EX-4 3 p68317exv4.htm EXHIBIT 4 exv4
 

EXHIBIT 4

FIRST AMENDMENT TO RIGHTS AGREEMENT

     FIRST AMENDMENT TO RIGHTS AGREEMENT dated as of October 2, 2003, between Starwood Hotels & Resorts Worldwide, Inc., a Maryland corporation (the “Corporation”), and Mellon Investor Services (f/k/a ChaseMellon Shareholder Services, LLC, a New Jersey limited liability company (“Chase”).

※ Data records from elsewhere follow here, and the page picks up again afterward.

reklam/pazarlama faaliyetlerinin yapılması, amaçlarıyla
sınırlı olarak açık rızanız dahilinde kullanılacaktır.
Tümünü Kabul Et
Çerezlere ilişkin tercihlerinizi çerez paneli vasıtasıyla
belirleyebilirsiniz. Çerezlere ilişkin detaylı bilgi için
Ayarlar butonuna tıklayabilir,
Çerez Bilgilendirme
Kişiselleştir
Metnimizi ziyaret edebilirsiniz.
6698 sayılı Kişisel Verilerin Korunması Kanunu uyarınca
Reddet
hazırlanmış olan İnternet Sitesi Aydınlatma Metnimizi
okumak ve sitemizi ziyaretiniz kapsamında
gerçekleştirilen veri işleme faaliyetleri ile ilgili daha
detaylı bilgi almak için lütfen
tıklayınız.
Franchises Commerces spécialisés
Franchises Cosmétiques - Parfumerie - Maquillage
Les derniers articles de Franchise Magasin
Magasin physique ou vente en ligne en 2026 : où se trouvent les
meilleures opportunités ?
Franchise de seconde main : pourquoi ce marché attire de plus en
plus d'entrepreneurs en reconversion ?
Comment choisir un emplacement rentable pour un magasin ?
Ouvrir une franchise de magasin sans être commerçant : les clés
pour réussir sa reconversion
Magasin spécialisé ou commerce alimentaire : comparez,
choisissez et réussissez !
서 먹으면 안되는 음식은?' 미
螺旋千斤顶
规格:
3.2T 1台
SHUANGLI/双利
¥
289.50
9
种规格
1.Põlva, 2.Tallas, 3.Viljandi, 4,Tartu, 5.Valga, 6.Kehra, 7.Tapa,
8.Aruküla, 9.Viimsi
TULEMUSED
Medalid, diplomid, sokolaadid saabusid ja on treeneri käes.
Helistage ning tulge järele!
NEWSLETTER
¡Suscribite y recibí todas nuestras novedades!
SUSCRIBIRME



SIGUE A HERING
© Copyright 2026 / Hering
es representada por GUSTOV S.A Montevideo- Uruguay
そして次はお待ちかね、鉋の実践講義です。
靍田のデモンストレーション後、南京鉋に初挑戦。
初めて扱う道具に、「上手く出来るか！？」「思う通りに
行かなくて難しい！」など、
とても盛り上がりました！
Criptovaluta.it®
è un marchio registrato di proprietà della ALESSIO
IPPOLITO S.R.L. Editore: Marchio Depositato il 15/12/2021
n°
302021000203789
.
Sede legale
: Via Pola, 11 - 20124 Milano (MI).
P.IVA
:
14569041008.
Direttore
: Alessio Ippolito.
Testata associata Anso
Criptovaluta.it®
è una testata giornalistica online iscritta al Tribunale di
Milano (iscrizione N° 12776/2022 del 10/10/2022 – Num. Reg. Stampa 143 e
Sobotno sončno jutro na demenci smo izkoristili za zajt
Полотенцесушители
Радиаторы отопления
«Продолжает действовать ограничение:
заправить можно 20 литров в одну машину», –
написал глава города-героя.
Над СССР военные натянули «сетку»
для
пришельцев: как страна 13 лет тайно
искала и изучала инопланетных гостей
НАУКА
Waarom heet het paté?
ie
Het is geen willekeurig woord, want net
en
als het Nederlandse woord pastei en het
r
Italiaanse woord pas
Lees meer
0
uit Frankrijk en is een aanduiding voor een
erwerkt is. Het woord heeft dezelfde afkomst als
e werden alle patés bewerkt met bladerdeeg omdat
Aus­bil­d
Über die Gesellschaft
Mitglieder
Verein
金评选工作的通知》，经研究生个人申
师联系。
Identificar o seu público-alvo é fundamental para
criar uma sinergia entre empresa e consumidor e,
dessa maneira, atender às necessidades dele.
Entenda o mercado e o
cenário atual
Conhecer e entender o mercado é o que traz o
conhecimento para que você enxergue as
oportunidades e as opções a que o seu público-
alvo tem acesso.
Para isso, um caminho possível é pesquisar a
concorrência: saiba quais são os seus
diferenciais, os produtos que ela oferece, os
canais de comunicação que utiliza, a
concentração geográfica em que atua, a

     WHEREAS, the Corporation entered into a Rights Agreement, dated as of March 15, 1999 (the “Rights Agreement”) with Chase appointing Chase as Rights Agent, and

     WHEREAS, the Corporation and Chase desire to amend the Rights Agreement to permit the Corporation to appoint a Rights Agent which has combined capital and surplus of at least $10,000,000.

     NOW, THEREFORE, the parties hereto agree as follows:

     Amended Terms.

     Section 21 (i) is hereby amended in its entirety as follows:

               "(i) a Person organized and doing business under the laws of the united States or of the State of Maryland or the State of New York (or any other state of the United States or of the District of Columbia so long as such Person is authorized to do business in the State of Maryland or the State of New York), in good standing, having an office or agency in the State of Maryland or the State of New York, which is authorized under such laws to exercise stock transfer powers and is subject to supervision or examination by federal or state authority and which has at the time of its appointment as Rights Agent a combined capital and surplus of at least $10,000,000”.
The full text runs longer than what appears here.